[[ RECORD SET open ]]
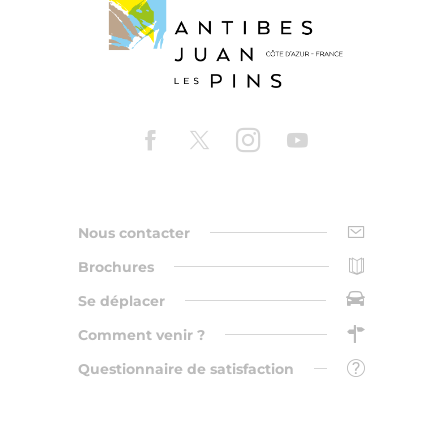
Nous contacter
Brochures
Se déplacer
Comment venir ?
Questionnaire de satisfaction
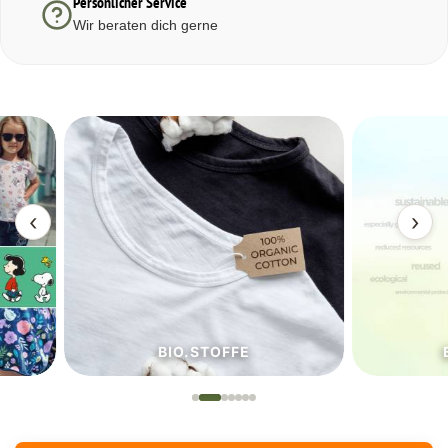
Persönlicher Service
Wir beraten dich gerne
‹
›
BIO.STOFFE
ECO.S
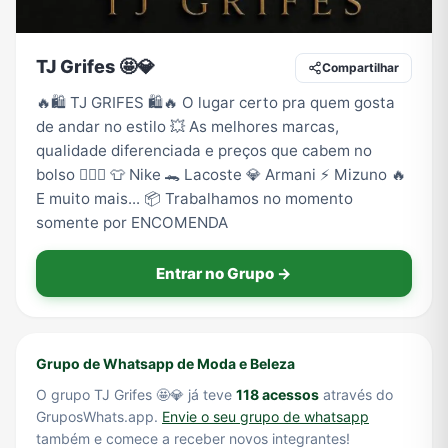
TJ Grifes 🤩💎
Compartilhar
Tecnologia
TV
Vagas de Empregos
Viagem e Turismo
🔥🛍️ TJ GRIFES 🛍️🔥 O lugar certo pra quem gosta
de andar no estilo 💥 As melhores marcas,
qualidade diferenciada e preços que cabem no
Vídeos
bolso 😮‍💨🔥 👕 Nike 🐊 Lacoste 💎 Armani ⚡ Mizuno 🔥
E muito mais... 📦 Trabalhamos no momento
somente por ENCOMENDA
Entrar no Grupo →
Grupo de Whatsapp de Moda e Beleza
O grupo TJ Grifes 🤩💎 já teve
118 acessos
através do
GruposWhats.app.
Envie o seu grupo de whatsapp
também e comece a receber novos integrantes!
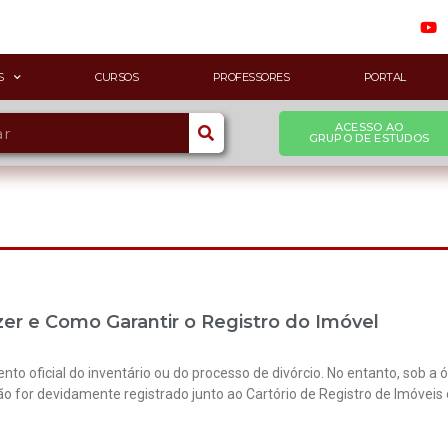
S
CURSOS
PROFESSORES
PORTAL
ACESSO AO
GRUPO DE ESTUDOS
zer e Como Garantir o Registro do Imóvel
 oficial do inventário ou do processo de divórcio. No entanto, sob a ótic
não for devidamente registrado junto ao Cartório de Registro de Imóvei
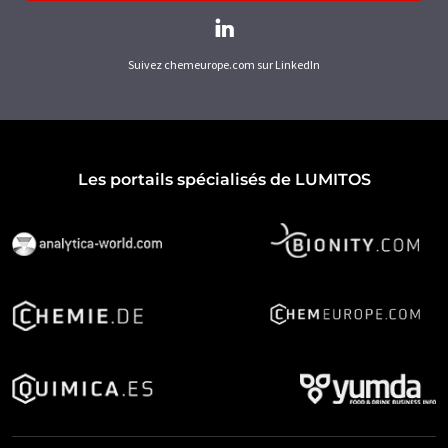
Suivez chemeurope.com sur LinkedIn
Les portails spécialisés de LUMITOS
[[ RECORD SET closed ]]
[[ RECORD SET open ]]
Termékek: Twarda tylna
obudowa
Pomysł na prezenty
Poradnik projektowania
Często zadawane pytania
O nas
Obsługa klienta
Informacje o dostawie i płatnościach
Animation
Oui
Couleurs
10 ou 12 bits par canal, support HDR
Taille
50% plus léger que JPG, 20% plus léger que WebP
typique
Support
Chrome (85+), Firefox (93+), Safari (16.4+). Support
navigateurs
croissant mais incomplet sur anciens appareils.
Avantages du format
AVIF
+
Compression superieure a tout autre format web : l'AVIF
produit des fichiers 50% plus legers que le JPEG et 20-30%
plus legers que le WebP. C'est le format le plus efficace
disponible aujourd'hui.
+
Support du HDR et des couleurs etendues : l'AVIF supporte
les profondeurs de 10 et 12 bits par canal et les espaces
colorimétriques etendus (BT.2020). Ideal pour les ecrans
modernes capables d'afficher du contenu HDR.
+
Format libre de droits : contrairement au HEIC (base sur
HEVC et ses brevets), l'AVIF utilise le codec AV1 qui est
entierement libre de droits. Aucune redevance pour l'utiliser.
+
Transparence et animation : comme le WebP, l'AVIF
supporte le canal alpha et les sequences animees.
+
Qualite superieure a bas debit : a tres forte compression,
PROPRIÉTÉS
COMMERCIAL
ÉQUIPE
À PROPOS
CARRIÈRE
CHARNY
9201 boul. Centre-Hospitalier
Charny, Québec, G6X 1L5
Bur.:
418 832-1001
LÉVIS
[[ RECORD SET closed ]]
» WHAT IS BEING ASKED
All lines above from the one containing "Nous contacter" up to and including the one containing "pra quem gosta" are to be set down exactly, and nothing else. Leave images out.

» YOUR SOLUTION
Nous contacter
Brochures
Se déplacer
Comment venir ?
Questionnaire de satisfaction
Persönlicher Service
Wir beraten dich gerne
‹
›
BIO.STOFFE
ECO.S
TJ Grifes 🤩💎
Compartilhar
Tecnologia
TV
Vagas de Empregos
Viagem e Turismo
🔥🛍️ TJ GRIFES 🛍️🔥 O lugar certo pra quem gosta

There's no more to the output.